Au bout du compte, il est donc une fois de plus question de salut. Ce n’est pas seulement de morale que Jésus nous parle mais de sanctification et de vie éternelle, car être élevé, c’est être accueilli au ciel, ce ciel que le publicain n’ose pas regarder car il s’en sait indigne, mais auquel nous pouvons malgré tout aller non pas, parce que nous l’aurons mérité, mais parce que nous aurons laissé Dieu nous justifier et nous élever.
La vierge Marie est la meilleure illustration de cela, comme le montre ce dialogue :
Une femme éleva la voix au milieu de la foule pour lui dire : « Heureuse la mère qui t’a porté en elle, et dont les seins t’ont nourri ! »
28 Alors Jésus lui déclara : « Heureux plutôt ceux qui écoutent la parole de Dieu, et qui la gardent ! » (Lc 11, 27-28)
Il ne s’agit pas tant de ce qu’elle a fait (porter et nourrir le christ) mais de l’action de la Parole en elle.

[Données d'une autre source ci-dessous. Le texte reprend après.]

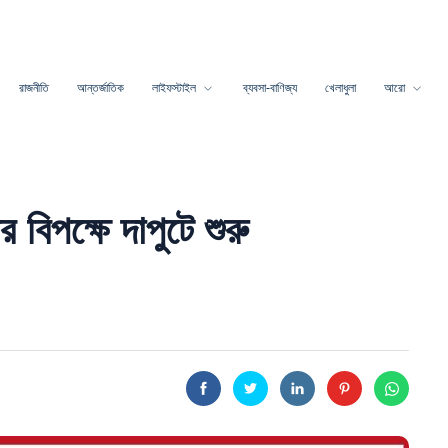
রাজনীতি
আন্তর্জাতিক
লাইফস্টাইল
ব্যবসা-বাণিজ্য
খেলাধুলা
আরো
 বিপক্ষে দাপুটে শুরু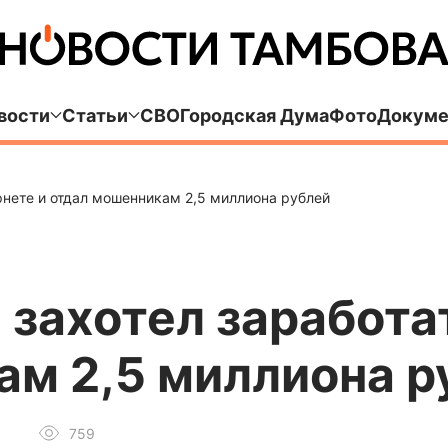
вости
Статьи
СВО
Городская Дума
Фото
Докуме
рнете и отдал мошенникам 2,5 миллиона рублей
захотел заработат
ам 2,5 миллиона р
759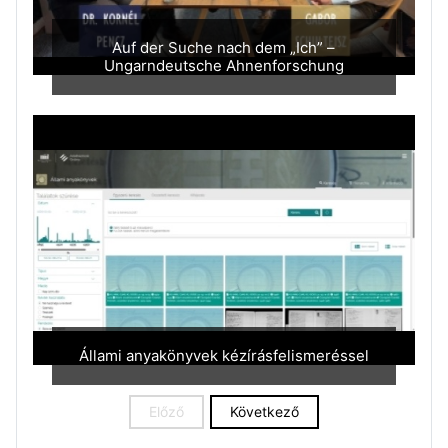
Auf der Suche nach dem „Ich” –
Ungarndeutsche Ahnenforschung
Állami anyakönyvek kézírásfelismeréssel
Előző
Következő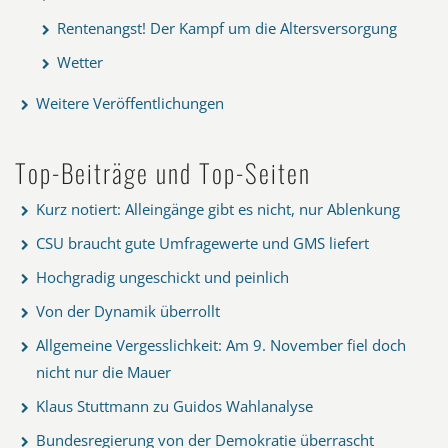
Rentenangst! Der Kampf um die Altersversorgung
Wetter
Weitere Veröffentlichungen
Top-Beiträge und Top-Seiten
Kurz notiert: Alleingänge gibt es nicht, nur Ablenkung
CSU braucht gute Umfragewerte und GMS liefert
Hochgradig ungeschickt und peinlich
Von der Dynamik überrollt
Allgemeine Vergesslichkeit: Am 9. November fiel doch
nicht nur die Mauer
Klaus Stuttmann zu Guidos Wahlanalyse
Bundesregierung von der Demokratie überrascht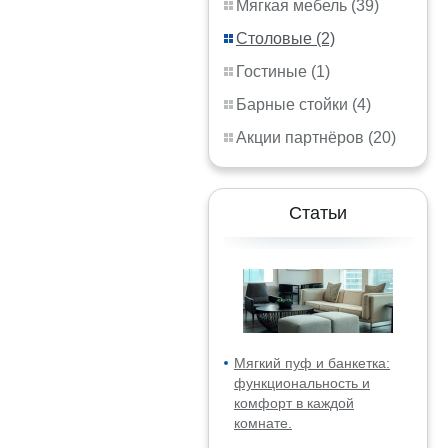
Мягкая мебель (39)
Столовые (2)
Гостиные (1)
Барные стойки (4)
Акции партнёров (20)
Статьи
Мягкий пуф и банкетка:
функциональность и
комфорт в каждой
комнате.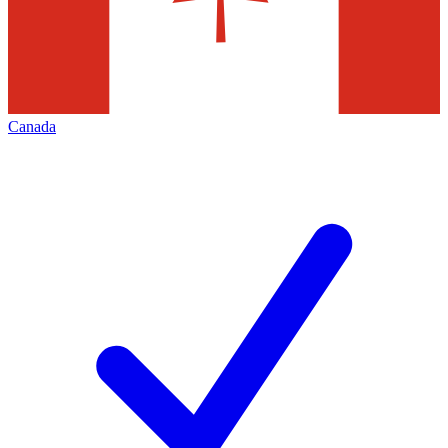
Canada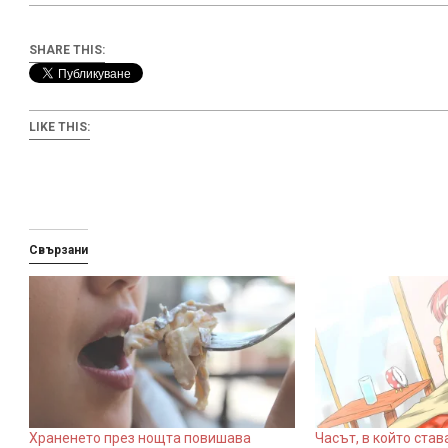
SHARE THIS:
LIKE THIS:
Свързани
Храненето през нощта повишава
Часът, в който став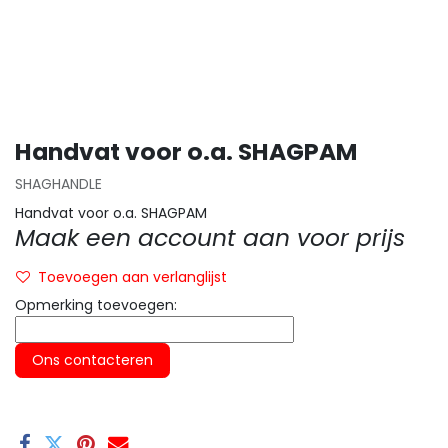
Handvat voor o.a. SHAGPAM
SHAGHANDLE
Handvat voor o.a. SHAGPAM
Maak een account aan voor prijs
Toevoegen aan verlanglijst
Opmerking toevoegen:
Ons contacteren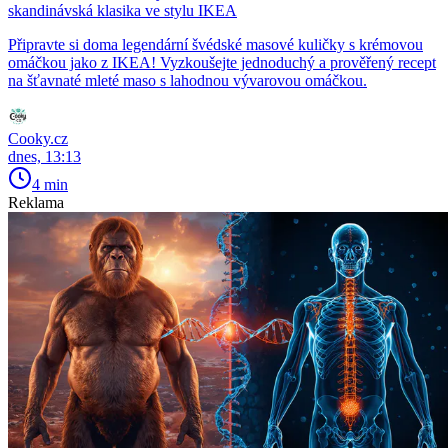
skandinávská klasika ve stylu IKEA
Připravte si doma legendární švédské masové kuličky s krémovou
omáčkou jako z IKEA! Vyzkoušejte jednoduchý a prověřený recept
na šťavnaté mleté maso s lahodnou vývarovou omáčkou.
Cooky.cz
dnes, 13:13
4 min
Reklama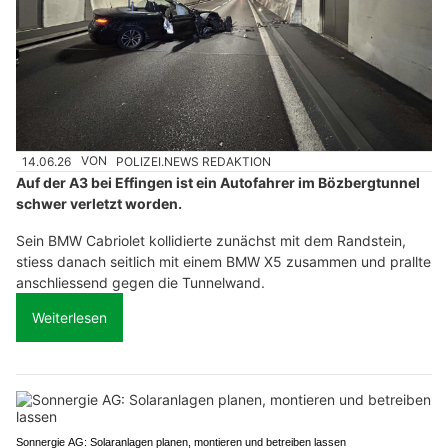
14.06.26
VON
POLIZEI.NEWS REDAKTION
Auf der A3 bei Effingen ist ein Autofahrer im Bözbergtunnel
schwer verletzt worden.
Sein BMW Cabriolet kollidierte zunächst mit dem Randstein,
stiess danach seitlich mit einem BMW X5 zusammen und prallte
anschliessend gegen die Tunnelwand.
Weiterlesen
Sonnergie AG: Solaranlagen planen, montieren und betreiben lassen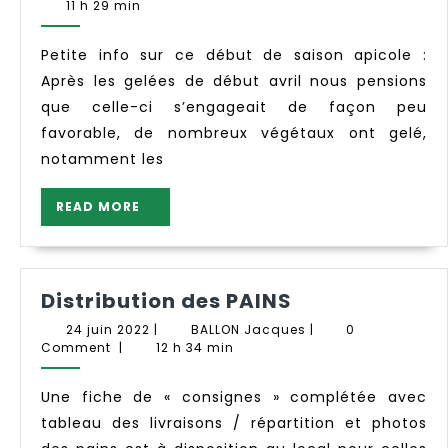
de
juin
Mireille
11 h 29 min
2022
Rémi
Gamet,
Petite info sur ce début de saison apicole :
apiculteur
Après les gelées de début avril nous pensions
que celle-ci s’engageait de façon peu
favorable, de nombreux végétaux ont gelé,
notamment les
READ
READ MORE
MORE
Distribution
Distribution des PAINS
des
24
BALLON
24 juin 2022
|
BALLON Jacques
|
0
PAINS
juin
Jacques
Comment
|
12 h 34 min
2022
Une fiche de « consignes » complétée avec
tableau des livraisons / répartition et photos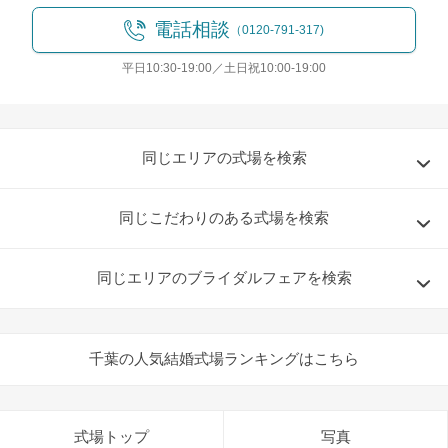
電話相談
（0120-791-317)
平日10:30-19:00／土日祝10:00-19:00
同じエリアの式場を検索
同じこだわりのある式場を検索
同じエリアのブライダルフェアを検索
千葉の人気結婚式場ランキングはこちら
式場トップ
写真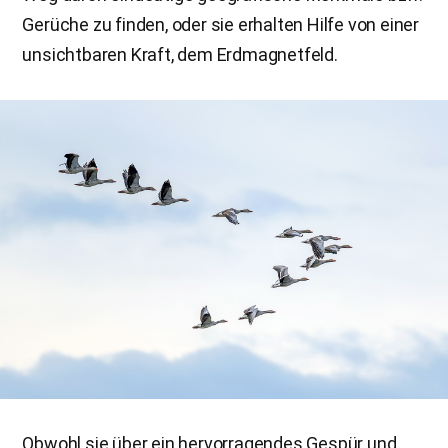
Gerüche zu finden, oder sie erhalten Hilfe von einer
unsichtbaren Kraft, dem Erdmagnetfeld.
Obwohl sie über ein hervorragendes Gespür und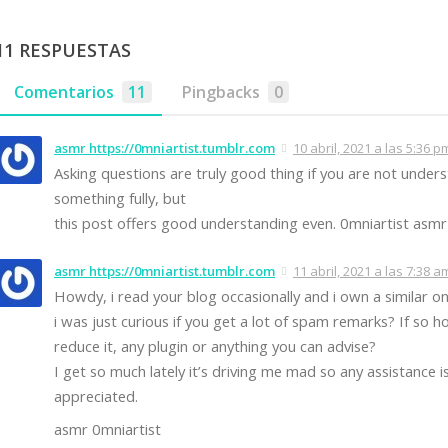
11 RESPUESTAS
Comentarios
11
Pingbacks
0
asmr https://0mniartist.tumblr.com
10 abril, 2021 a las 5:36 p
Asking questions are truly good thing if you are not under
something fully, but
this post offers good understanding even. 0mniartist asmr
asmr https://0mniartist.tumblr.com
11 abril, 2021 a las 7:38 a
Howdy, i read your blog occasionally and i own a similar o
i was just curious if you get a lot of spam remarks? If so 
reduce it, any plugin or anything you can advise?
I get so much lately it’s driving me mad so any assistance 
appreciated.
asmr 0mniartist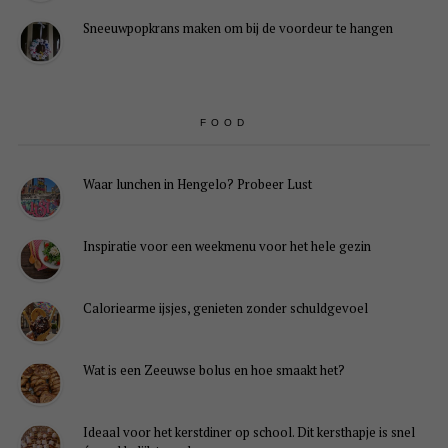
Sneeuwpopkrans maken om bij de voordeur te hangen
FOOD
Waar lunchen in Hengelo? Probeer Lust
Inspiratie voor een weekmenu voor het hele gezin
Caloriearme ijsjes, genieten zonder schuldgevoel
Wat is een Zeeuwse bolus en hoe smaakt het?
Ideaal voor het kerstdiner op school. Dit kersthapje is snel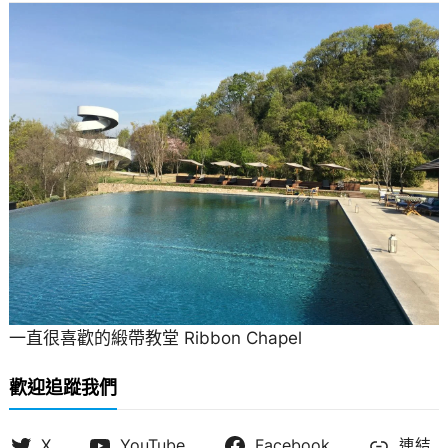
一直很喜歡的緞帶教堂 Ribbon Chapel
歡迎追蹤我們
X
YouTube
Facebook
連結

Nous fêtons d’ailleurs son Assomption, mot qui vient du verbe latin ascendo au passif : être élevé. La vierge Marie, “humble servante” a été élevé au plus haut des cieux.

Et nous ? Saurons-nous mettre toute notre liberté à rechercher la volonté de Dieu, en acceptant que c’est lui qui sauve en demandant d’être sauvé ?

En guise de conclusion :
Nous savions à qui s’adresse la parabole : à ceux qui se croient justes. Le Seigneur n’est pas seulement venu leur donner une leçon de savoir vivre en société ou des consignes de bonne camaraderie. Il nous montre l’importance de l’humilité et de la justice/justesse, non seulement pour cette terre mais pour la vie éternelle. Il nous montre que l’amour, que nous témoignons à nos frères, est la clef de l’amour que nous apprendrons à avoir pour Dieu. Il nous montre que notre amour pour Dieu rejaillit naturellement en amour pour nos frères.
L’orgueil qui nous empêche de nous voir en vérité, ou qui nous fait juger nos frères, est aussi l’obstacle insurmontable qui nous empêche d’accueillir la grâce de Dieu qui justifie et qui sauve. Une fois de plus, nous voyons combien les deux commandements de l’amour (de Dieu et des frères) sont liés et ne font qu’un. Puisons en Dieu la force et la joie d’aimer nos frères, apprenons en aimant nos frères à aimer Dieu notre Père.